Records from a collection
....................
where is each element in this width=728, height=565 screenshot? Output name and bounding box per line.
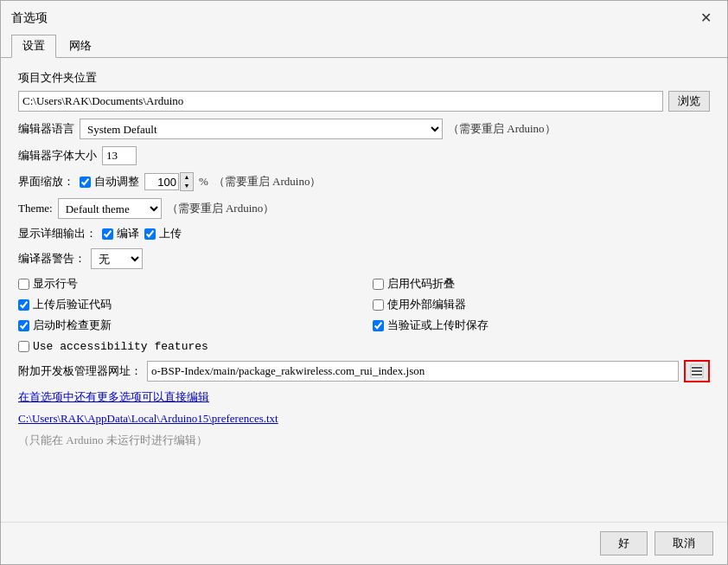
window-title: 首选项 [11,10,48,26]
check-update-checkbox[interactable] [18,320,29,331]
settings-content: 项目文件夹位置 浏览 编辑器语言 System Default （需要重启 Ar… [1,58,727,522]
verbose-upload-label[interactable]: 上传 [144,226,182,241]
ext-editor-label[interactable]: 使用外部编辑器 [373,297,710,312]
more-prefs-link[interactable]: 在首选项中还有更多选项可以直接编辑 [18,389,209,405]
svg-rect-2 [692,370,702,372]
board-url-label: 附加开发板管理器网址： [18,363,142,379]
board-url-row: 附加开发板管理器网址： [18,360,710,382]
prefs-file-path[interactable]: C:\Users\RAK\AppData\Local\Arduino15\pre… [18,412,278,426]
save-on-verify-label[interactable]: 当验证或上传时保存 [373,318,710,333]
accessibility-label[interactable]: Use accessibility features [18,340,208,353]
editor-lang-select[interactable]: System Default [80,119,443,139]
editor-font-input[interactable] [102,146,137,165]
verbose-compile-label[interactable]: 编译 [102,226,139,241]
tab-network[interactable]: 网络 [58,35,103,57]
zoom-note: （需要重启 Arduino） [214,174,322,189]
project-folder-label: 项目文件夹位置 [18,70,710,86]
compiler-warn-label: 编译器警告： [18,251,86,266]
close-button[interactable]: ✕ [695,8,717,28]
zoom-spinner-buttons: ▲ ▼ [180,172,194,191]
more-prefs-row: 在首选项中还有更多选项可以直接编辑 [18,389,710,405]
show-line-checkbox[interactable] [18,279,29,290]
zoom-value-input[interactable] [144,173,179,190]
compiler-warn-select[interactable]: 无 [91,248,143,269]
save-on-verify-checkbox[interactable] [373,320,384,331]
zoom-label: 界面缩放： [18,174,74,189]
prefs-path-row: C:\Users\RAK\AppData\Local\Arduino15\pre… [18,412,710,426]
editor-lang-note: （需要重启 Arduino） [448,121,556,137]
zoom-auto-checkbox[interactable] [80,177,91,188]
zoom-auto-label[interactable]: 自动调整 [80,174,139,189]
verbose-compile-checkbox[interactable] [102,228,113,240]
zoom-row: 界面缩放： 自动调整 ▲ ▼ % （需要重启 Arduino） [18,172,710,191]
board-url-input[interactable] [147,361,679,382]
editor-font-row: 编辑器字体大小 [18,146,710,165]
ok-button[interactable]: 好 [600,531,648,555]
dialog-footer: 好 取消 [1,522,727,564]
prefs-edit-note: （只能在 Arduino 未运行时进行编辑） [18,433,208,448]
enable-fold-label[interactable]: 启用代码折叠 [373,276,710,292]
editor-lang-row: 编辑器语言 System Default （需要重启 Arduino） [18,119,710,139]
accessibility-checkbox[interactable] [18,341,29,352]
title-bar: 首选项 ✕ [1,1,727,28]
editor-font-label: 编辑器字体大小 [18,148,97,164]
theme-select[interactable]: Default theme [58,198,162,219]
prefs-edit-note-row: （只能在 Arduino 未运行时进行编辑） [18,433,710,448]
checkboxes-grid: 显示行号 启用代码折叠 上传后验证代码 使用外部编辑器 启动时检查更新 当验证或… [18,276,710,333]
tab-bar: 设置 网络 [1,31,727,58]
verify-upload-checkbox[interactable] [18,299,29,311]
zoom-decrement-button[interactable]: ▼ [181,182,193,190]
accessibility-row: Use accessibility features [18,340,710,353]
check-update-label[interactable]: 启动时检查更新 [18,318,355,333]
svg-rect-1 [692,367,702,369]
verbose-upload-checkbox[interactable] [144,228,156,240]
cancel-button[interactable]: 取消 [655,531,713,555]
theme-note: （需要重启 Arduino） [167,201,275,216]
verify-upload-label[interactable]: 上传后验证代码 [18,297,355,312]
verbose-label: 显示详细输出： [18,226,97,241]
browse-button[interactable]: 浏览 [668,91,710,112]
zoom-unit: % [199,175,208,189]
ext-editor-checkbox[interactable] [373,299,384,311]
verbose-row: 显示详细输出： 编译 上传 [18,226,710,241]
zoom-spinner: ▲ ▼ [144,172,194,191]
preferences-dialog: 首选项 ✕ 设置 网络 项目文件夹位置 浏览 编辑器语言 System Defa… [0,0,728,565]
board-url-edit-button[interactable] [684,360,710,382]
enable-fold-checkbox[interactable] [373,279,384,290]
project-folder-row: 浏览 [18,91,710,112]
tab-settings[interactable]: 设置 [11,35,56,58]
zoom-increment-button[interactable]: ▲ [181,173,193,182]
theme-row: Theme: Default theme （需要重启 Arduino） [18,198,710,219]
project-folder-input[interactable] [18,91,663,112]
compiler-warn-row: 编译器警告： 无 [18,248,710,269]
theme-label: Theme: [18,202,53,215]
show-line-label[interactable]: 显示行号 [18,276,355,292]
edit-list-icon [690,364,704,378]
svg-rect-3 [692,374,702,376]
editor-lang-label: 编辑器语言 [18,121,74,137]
....................
→ About this task
How many of the lines above include the word "Local"? Give that number without comment.

→ Answer box
2